How to build an ongoing alert that catches sudden spikes for a certain http error code?

I could really use an ongoing alert that catches a sudden rise (spike) in a certain error code (such as 404 or 502 etc...)
I tried giving this some thought on how to achieve that, and... Well... I could really use your help with the script :-)
From my understanding the search query should "know" or, "sense" the normal traffic (not sure for how long, maybe for 1hr, 2hrs) and alert when there is a spike in the error code compared to 1-2 hours ago.
I think the error code spike threshold should be more than 5% of total traffic, while occurring for longer than 90 seconds.

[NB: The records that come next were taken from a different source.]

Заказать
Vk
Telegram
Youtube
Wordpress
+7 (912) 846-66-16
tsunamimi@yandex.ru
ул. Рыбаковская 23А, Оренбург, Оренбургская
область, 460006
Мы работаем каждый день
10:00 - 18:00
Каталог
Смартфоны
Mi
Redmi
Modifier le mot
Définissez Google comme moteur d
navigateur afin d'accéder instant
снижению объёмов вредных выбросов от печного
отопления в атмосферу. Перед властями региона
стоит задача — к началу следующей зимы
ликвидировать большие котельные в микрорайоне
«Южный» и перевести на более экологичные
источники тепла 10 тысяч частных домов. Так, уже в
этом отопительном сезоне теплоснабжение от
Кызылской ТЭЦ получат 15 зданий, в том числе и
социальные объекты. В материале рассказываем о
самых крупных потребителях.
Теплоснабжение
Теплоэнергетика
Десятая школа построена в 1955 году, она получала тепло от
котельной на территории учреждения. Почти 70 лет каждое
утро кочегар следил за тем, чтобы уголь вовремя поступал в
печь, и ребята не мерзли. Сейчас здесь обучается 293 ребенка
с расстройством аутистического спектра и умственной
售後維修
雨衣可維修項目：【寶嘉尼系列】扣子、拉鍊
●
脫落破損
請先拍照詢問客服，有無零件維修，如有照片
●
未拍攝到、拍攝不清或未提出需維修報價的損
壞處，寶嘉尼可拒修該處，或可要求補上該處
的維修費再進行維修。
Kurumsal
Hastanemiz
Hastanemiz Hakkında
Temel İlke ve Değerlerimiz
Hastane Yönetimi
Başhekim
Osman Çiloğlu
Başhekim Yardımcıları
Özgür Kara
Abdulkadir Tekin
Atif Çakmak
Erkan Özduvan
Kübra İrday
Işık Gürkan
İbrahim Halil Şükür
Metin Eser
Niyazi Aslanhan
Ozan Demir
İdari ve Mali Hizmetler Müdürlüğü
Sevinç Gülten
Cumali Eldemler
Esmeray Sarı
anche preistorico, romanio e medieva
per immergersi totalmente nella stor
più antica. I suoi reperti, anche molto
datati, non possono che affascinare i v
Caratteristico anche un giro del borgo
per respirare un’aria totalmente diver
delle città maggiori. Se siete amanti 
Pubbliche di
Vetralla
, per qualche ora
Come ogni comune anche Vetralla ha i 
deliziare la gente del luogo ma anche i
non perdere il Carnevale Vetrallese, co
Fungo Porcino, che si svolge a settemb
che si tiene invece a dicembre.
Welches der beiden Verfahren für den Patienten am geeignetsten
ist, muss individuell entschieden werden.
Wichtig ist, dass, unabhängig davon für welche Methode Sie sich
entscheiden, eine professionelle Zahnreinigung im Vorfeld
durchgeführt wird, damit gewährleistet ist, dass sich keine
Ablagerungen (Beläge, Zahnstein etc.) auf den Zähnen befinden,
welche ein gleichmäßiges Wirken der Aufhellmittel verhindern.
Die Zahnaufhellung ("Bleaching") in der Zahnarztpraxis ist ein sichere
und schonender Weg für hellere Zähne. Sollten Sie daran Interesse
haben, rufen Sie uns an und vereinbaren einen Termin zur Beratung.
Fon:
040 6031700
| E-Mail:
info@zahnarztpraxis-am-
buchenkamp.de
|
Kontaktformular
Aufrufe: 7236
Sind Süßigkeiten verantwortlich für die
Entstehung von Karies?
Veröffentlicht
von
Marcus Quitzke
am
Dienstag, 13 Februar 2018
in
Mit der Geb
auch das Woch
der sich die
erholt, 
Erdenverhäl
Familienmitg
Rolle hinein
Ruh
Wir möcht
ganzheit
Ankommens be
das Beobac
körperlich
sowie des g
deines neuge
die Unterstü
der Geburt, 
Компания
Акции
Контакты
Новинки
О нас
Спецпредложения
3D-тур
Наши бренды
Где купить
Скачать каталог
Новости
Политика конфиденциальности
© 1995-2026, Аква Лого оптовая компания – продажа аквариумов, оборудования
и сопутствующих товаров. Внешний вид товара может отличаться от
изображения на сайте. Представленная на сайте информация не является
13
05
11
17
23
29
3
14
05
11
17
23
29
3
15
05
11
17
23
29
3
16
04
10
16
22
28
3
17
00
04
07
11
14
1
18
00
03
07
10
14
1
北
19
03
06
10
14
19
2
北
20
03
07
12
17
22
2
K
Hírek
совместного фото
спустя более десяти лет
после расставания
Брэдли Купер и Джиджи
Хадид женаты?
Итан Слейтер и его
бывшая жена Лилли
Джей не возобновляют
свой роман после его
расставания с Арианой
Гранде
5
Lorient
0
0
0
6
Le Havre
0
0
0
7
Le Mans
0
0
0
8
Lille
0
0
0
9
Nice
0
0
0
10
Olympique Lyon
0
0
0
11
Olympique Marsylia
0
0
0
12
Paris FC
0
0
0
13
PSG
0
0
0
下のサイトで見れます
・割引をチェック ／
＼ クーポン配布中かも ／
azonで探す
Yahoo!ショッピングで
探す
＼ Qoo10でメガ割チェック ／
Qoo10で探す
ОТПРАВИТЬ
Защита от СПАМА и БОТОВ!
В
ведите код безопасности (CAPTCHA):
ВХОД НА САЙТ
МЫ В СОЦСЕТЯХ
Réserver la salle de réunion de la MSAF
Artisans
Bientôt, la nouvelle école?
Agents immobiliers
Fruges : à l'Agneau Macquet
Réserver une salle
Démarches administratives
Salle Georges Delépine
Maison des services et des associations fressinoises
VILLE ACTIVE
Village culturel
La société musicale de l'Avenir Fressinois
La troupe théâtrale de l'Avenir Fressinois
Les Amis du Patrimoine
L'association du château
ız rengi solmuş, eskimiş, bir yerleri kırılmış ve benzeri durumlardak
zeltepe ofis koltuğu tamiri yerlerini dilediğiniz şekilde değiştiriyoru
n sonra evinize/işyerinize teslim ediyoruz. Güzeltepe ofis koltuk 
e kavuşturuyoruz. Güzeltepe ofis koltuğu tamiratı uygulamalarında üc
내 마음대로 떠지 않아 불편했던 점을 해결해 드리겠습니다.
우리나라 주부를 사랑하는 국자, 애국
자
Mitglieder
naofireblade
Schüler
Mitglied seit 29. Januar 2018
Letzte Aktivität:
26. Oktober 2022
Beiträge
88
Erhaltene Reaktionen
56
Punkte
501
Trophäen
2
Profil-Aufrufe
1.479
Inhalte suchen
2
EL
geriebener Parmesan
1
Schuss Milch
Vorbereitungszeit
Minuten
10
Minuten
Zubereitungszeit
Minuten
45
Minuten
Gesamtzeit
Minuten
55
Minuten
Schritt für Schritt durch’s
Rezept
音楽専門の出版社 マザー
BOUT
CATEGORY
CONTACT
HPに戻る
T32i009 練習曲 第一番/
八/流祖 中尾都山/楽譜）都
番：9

Here is a Splunk Query I use today, I appreciate your help tuning it to what I described above:
tag=NginxLogs host=www1 OR host=www2 |stats count by status|eventstats sum(count) as total|eval perc=round((count/total)*100,2)|where status="404" AND perc>5
The top command automatically provides the count and percent.
http://docs.splunk.com/Documentation/Splunk/7.1.2/SearchReference/Top
tag=NginxLogs host=www1 OR host=www2
| top status
| search percent > 5 AND status > 399
If you have the url,http request method and user in your splunk logs, you can add it as a part of this alert. Example:
tag=NginxLogs host=www1 OR host=www2
| eventstats distinct_count(userid) as NoOfUsersAffected by requestUri,status,httpmethod
| top status,httpmethod,NoOfUsersAffected by requestUri
| search NoOfUsersAffected > 2 AND ((status>499 AND percentage > 5) OR (StatusCode=400 AND percentage > 95))
You can use the following alert message:
$result.percent$ % ($result.count$ calls) has StatusCode $result.status$ for
$result.requestUri$ - $result.httpmethod$.
$result.NoOfUsersAffected$ users were affected
You will get alert like:
21.19 % (850 calls) has StatusCode 500 for https://app.test.com/hello - GET.
90 users are affected